Agnete and the Merman is a group of bronze sculptures in Copenhagen, Denmark, located underwater in the Slotsholm Canal next to the Højbro Bridge. It has been referred to as one of the least-known works of art in Copenhagen. The sculptures were made in 1992 by the Danish sculptor, photographer, and author, Suste Bonnén. They portray a merman and his seven sons with outstretched arms, begging Agnete to return home.

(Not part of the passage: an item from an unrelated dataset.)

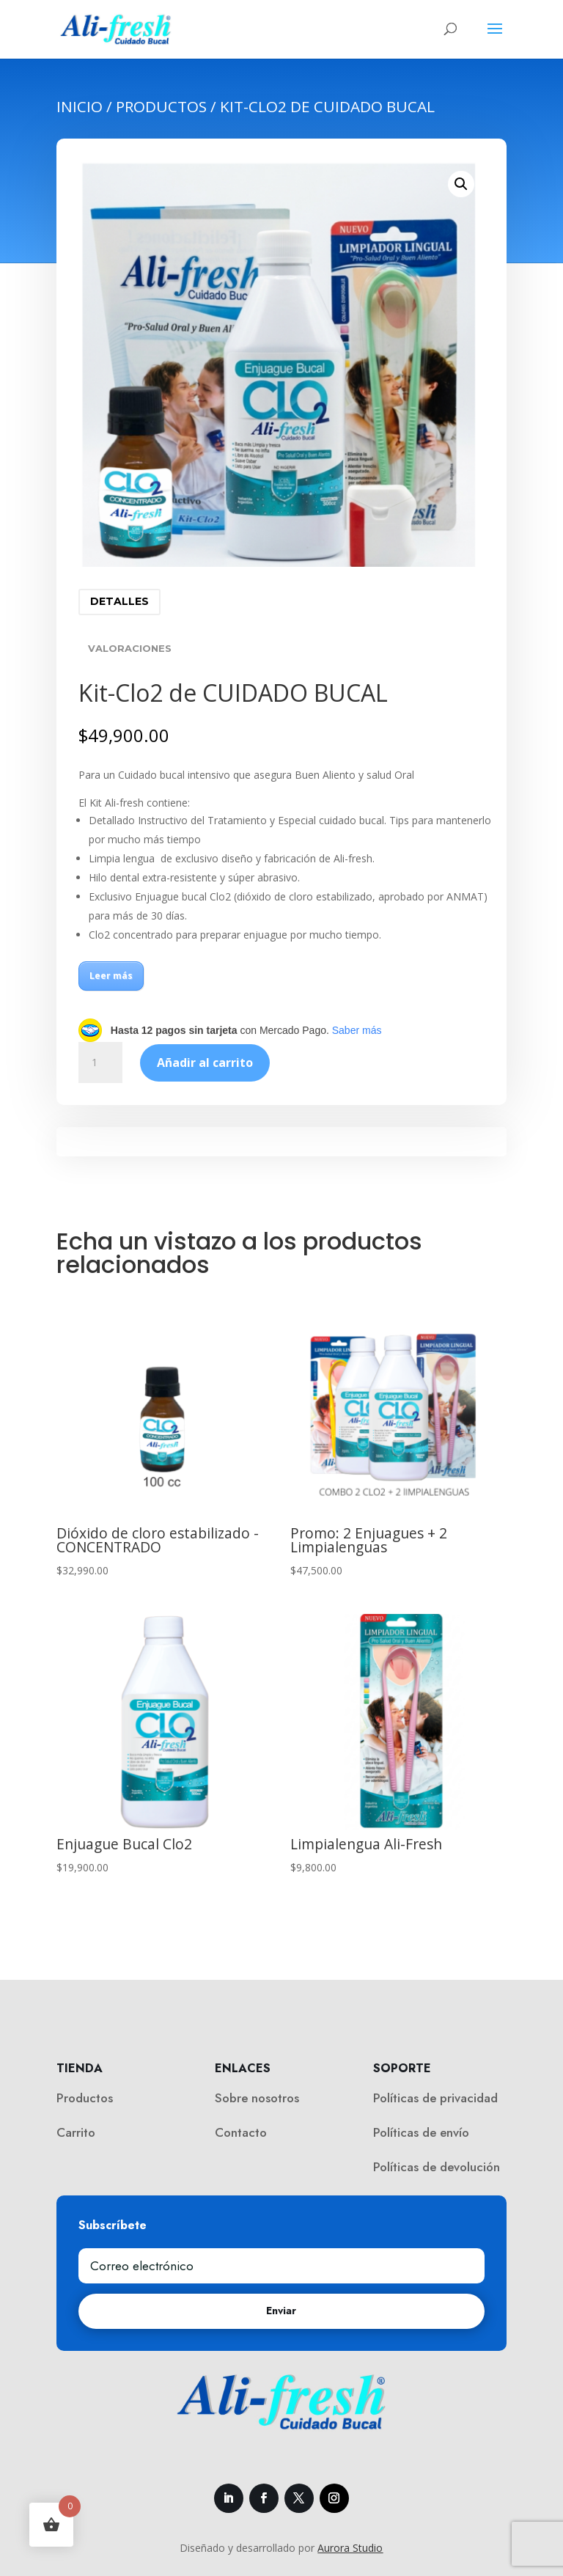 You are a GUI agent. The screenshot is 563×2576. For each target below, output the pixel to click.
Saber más (357, 1030)
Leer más (111, 975)
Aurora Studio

Three other sculptures of merfolk are located in Copenhagen: the "Black Diamond Mermaid", a copy of Anne Marie Carl-Nielsen’s 1921 statue; a large (15-foot) granite mermaid located on the port-of-call cruise ship dock in Copenhagen; and the famous Little Mermaid statue, located on the water’s edge along Langelinie promenade.

==Mermaids in Danish folklore==
The original ballad "Agnete and the Merman", or in Danish "Agnete og Havmanden", is one of the many fairy tales found in Danish folklore. The poem was passed on by word of mouth for generations, like numerous other folktales. Mermaids and other mer-people are recurring figures in traditional Danish lore. The Danish author Hans Christian Andersen's popular story "The Little Mermaid" (the basis of the Disney animated film) inspired the Little Mermaid statue in Copenhagen, which has been deemed not only a popular tourist attraction but also a symbol of the country itself. In 1832 Andersen wrote a letter to Edvard Collin (1808-1886), the son of his patron Jonas Collin (1776-1861), in which he outlined his concept for a long verse play akin to Oehlenschläger’s famous “Aladdin” called ‘Agnete and the Merman’. The sculptures that represent the story of Agnete and the Merman symbolize the cultural importance of Danish folklore to the people of Copenhagen. Much as the Greeks eternalized their mythology with statues of Artemis and Poseidon, Suste Bonnén used bronze to capture a specific story of love and loss.